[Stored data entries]
Content starts

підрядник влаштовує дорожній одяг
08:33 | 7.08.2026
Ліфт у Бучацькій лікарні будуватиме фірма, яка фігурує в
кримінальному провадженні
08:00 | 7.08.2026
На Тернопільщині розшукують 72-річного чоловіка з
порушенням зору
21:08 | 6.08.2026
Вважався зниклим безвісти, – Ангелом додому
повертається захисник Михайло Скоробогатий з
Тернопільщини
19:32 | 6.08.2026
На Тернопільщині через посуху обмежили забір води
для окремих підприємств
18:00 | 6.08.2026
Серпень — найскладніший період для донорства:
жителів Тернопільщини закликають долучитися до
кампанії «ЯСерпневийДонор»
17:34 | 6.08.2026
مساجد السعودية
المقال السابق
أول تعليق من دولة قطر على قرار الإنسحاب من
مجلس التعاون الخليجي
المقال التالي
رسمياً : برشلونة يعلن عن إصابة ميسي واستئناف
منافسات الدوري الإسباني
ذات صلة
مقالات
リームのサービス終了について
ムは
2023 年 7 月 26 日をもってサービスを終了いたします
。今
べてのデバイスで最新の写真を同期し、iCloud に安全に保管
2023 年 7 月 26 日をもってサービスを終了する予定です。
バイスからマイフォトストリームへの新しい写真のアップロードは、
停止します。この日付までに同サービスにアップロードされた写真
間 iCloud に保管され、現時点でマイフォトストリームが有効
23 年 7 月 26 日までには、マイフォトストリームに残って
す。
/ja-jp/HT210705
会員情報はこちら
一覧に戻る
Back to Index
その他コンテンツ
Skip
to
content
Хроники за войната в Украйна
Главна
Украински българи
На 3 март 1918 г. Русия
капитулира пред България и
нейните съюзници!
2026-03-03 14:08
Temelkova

Content ends
Content starts

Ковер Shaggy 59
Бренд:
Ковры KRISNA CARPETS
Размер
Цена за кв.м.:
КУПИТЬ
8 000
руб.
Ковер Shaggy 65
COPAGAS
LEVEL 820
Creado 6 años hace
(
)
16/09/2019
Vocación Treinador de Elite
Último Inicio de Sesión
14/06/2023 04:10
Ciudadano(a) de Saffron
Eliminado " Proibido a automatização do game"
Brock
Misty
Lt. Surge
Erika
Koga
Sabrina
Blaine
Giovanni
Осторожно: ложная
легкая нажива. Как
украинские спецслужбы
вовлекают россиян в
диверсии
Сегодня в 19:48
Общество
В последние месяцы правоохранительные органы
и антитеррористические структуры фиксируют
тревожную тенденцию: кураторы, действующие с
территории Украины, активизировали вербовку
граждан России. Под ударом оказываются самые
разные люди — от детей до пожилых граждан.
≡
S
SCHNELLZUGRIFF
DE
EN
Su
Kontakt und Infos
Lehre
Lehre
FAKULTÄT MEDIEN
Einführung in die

Content ends

**Exercise instructions**
Print, without alteration, only the lines above between the one holding "підрядник влаштовує дорожній одяг" and the one holding "Серпень — найскладніший", inclusive.

**Solution to the problem**
підрядник влаштовує дорожній одяг
08:33 | 7.08.2026
Ліфт у Бучацькій лікарні будуватиме фірма, яка фігурує в
кримінальному провадженні
08:00 | 7.08.2026
На Тернопільщині розшукують 72-річного чоловіка з
порушенням зору
21:08 | 6.08.2026
Вважався зниклим безвісти, – Ангелом додому
повертається захисник Михайло Скоробогатий з
Тернопільщини
19:32 | 6.08.2026
На Тернопільщині через посуху обмежили забір води
для окремих підприємств
18:00 | 6.08.2026
Серпень — найскладніший період для донорства:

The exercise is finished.